The quotations in Lowths grammar mostly occur in the footnotes. Their function is to identify grammatical errors committed by even the best writers, as Lowth elucidates in his preface:

It will evidently appear from these Notes, that our best Authors, for want of some rudiments of this kind have sometimes fallen into mistakes, and been guilty of palpable errors in point of Grammar. The examples there given are such as occurred in reading, without any very curious or methodical examination: and they might easily have been much increased in number by any one, who had leisure or phlegm enough to have gone through a regular course of reading with this particular view. However, I believe, they may be sufficient to answer the purpose intended; to evince the necessity of the Study of Grammar in our own Language, and to admonish those, who set up for Authors among us, that they would do well to consider this part of Learning as an object not altogether beneath their regard (Lowth 1762:9-10).

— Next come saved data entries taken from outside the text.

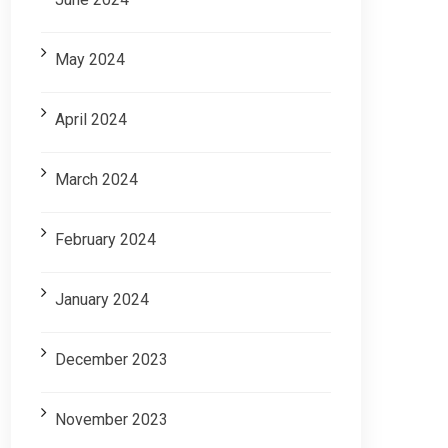
May 2024
April 2024
March 2024
February 2024
January 2024
December 2023
November 2023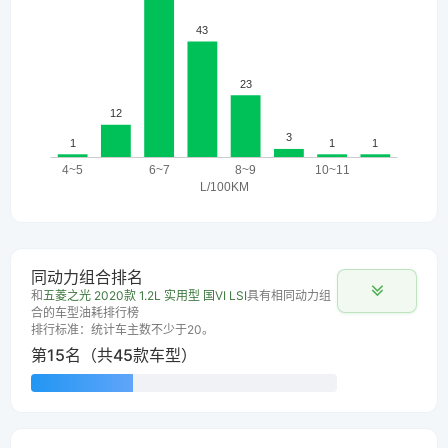
同动力组合排名
和
五菱之光 2020款 1.2L 实用型 国VI LSI
具有相同动力组
合的车型油耗排行榜
排行标准：统计车主数不少于20。
第15名（共45款车型）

Lowth, in other words, wanted to encourage the study of English grammar in order for writers to avoid making grammatical errors. To this end, he had collected in the course of his general reading what he calls palpable errors in point of Grammar, all of them committed by authors who were no longer alive (Percy 1997:134). Similar to Johnson in his Dictionary published some ten years previously, Lowth had adopted the principle by which he would admit no testimony of living authours (Johnson 1755:Preface), but his reasons for doing so must have been completely different. While Johnson explains that he did so to avoid being misled by partiality, and that none of my cotemporaries might have reason to complain, Lowth would have been motivated by the risk of avoiding censure if he quoted the mistake of a fellow writer. His approach is critical, and he invoked his authors, as Percy (1997:141) puts it, as negative examples”. Even though his quotations inevitably date from the past, he thus shows what is incorrect and therefore must be avoided in present-day usage. See for instance the following examples:

The burning lever not deludes his pains.
            Dryden, Ovid. Metam. B. xii.
I hope, my Lord, said he, I not offend.
                 Dryden, Fables.
These examples make the impropriety of placing
the Adverb not before the Verb very evident
               (Lowth 1762:116n)
For ever in this humble cell
Let Thee and I, my fair one, dwell. Prior.
It ought to be Me.
               (Lowth 1762:117n).

Though Lowth is usually regarded as a prescriptivist, it is evident from these examples that he took a proscriptive rather than a prescriptive approach, offering corrections of the grammatical errors discussed.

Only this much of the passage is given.